Materials The following technical terms, abbreviations and trade names of materials are used in the examples.
Melt moldable semicrystalline thermoplastic (co) polymer Polypropylene (PP) available under the name F008F from Sunoco Chemicals (Philadelphia, PA).

  High density polyethylene (HDPE) available under the name FINATHENE 1285 from Total Petrochemicals (Pasadena, Texas).

  Poly (ethylene chlorotrifluoroethylene) (ECTFE) available under the names 901 DA and 902 from Solvay Solexis (Brussels, Belgium).

Second compound (diluent)
A mineral oil diluent available under the name SUPERLA WHITE 31 from Amoco Lubricants (currently Chevron Lubricants, Richmond, Calif.).

  Dibutyl sebacate diluent available from Parchem (New Rochelle, NY).

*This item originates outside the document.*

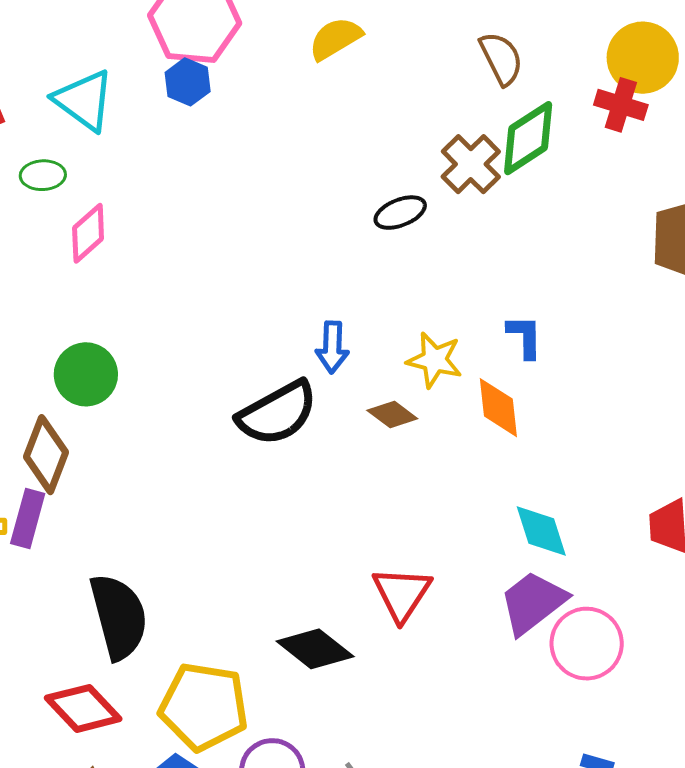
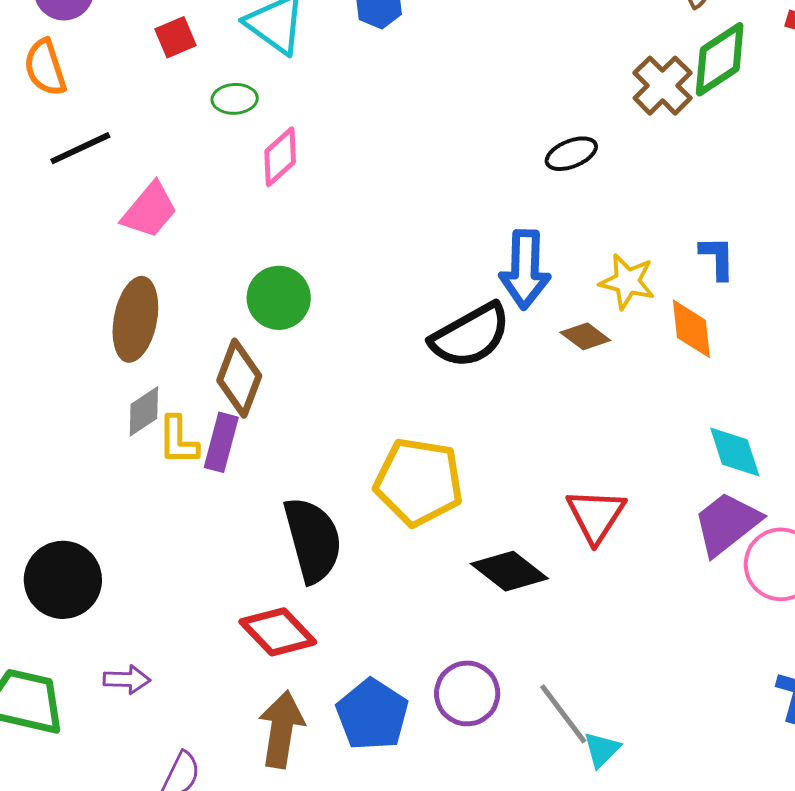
black ellipse: (400, 213) -> (571, 154), moved
blue arrow: (332, 347) -> (525, 269), size x1.5
yellow pentagon: (204, 707) -> (419, 482), moved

Nucleating agent Polypropylene nucleating agent available under the name NX10 from Milliken Chemical Co. (Spartanburg, SC).

  Ethylene tetrafluoroethylene (ETFE) nucleating agent available under the name 6235 from 3M Dinion (St. Paul, Minn.).

Test Methods The following test methods are used to evaluate microporous materials prepared according to the present disclosure.
Gurley Ventilation Resistance Gurley Ventilation Resistance is measured according to ASTM D726-58, Method A, 50 cubic centimeters (cc) of air (or another specific volume) through a porous membrane of 6.35 cm ² (1 square inch) with a water pressure of 124 mm. Is the time (seconds) to pass through.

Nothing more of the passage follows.